Un recente attacco delle dissidenze FARC nel Cauca (sud-ovest della Colombia) pare confermare le preoccupazioni di molti osservatori sulla spirale di violenza e insicurezza in cui la Colombia sembra essersi riavvitata dopo anni di relativa calma.
La colonna “Dagoberto Ramos” della più antica guerriglia comunista colombiana è infatti stata protagonista di un attacco alla cittadina di Jambalò, in uno dei dipartimenti che più hanno visto sprofondare la situazione della sicurezza a causa del predominio che gruppi armati organizzati, guerriglie e narcos paiono aver ormai conquistato a spese delle istituzioni statali.

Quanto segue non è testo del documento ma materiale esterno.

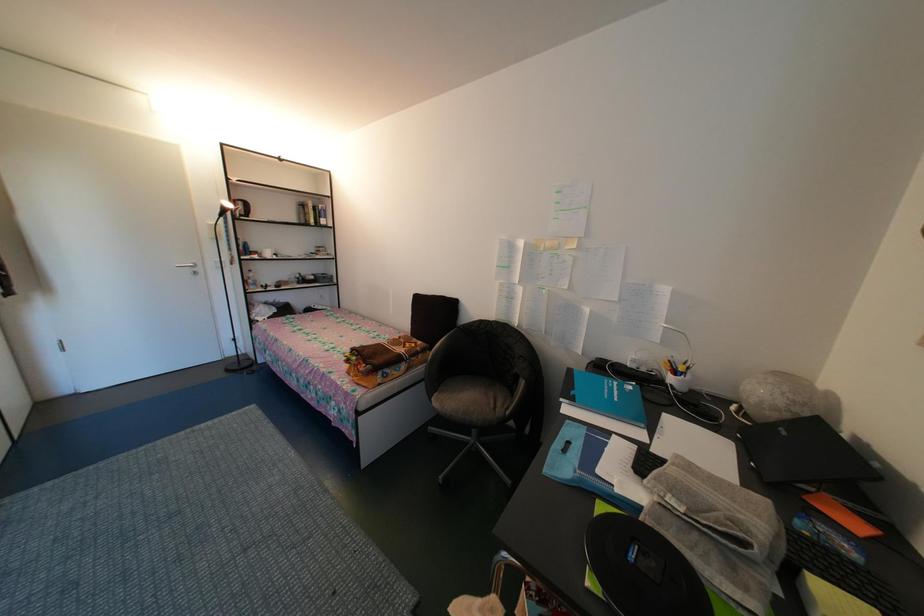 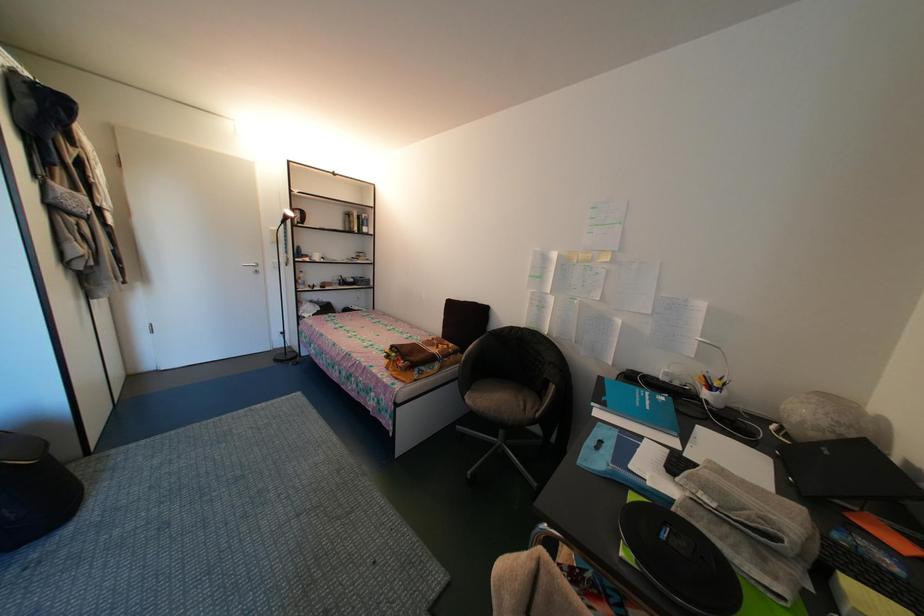 In a continuous first-person perspective shot, in which direction is the camera moving?

The cameraman walked toward left, backward.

L’attacco, iniziato con l’aggressione diretta alla locale stazione di polizia, è poi proseguito con un assalto dinamitardo ad una sede del Banco Agrario, completamente sventrata e poi saccheggiata. A ciò, si è poi aggiunto uno scontro nelle vicinanze della cittadina tra i miliziani delle FARC e le forze armate: le stesse FARC hanno diffuso via Twitter un video che dimostra come da terra abbiano cercato di abbattere un elicottero militare, accorso sul posto per supportare i soldati dispiegati dalle autorità della Difesa.

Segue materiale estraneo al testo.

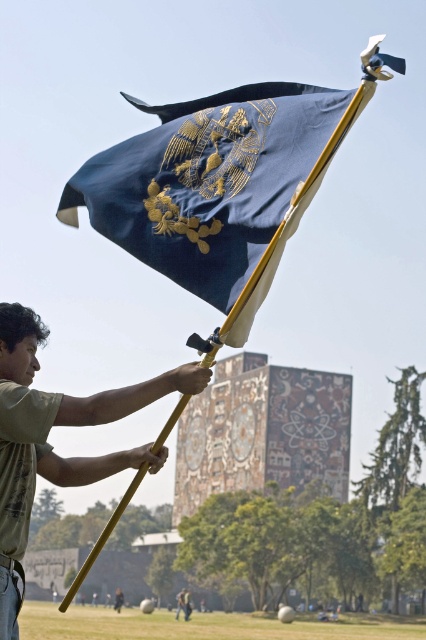 You are standing in the park and see a person holding a flagpole. You notice the blue silk flag at center and the green cotton shirt at center. Which object is positioned to the right of the other?

The blue silk flag at center is to the right of the green cotton shirt at center.

From the picture: You are a photographer trying to capture a clear shot of the blue silk flag at center without any obstructions. Based on the scene, is the green cotton shirt at center blocking your view of the flag?

The blue silk flag at center is in front of the green cotton shirt at center, so the flag is not obstructed by the shirt and can be captured clearly.

You are a photographer trying to capture the flagpole and the person in the scene. Since the blue silk flag at center and the green cotton shirt at center are both in the frame, can you determine which one is shorter in height?

The blue silk flag at center has a lesser height compared to the green cotton shirt at center, so the flag is shorter than the shirt. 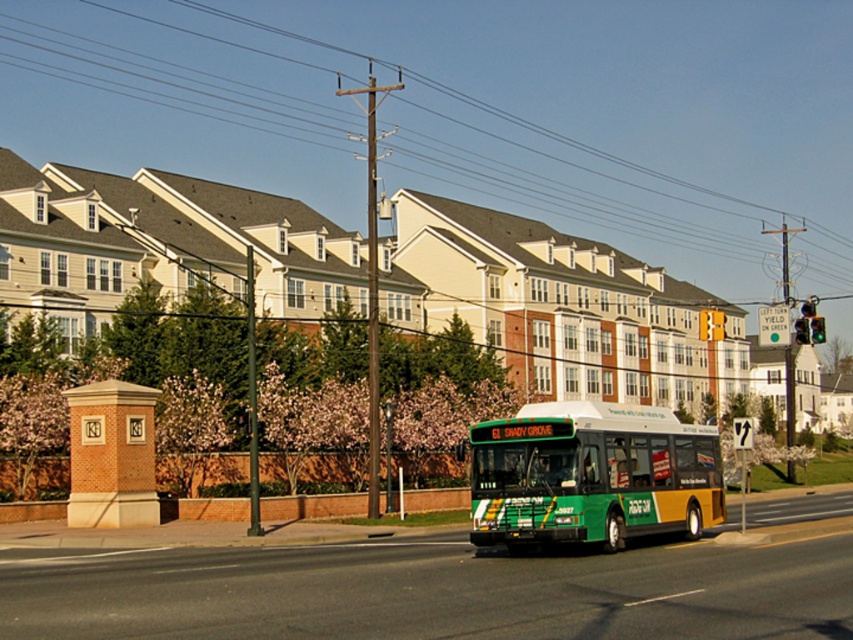 Is green glass traffic light at center shorter than green glass traffic light at center right?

Episodi di questo genere e di questa gravità non si registravano da tempo; l’atteggiamento di sfida della guerriglia, irriducibile nonostante una parte abbia lasciato la lotta armata nel 2016 grazie agli Accordi di Pace, getta un’ombra cupa sulle speranze nutrite dall’attuale presidente Petro circa la fattibilità di un accordo di “pace totale” con tutti gli attori del variegato mondo del crimine organizzato a sfondo politico, dall’ELN alle FARC. I segretariato centrale di quest’ultima ha infatti fatto capire nel suo profilo social che l’azione compiuta a Jambalò ha un destinatario preciso: il governo, e in particolare il “ministro chiacchierone” della Difesa e la “oligarchia” del Paese, accusato di “inginocchiarsi” al Comando Sud delle forze armate statunitensi.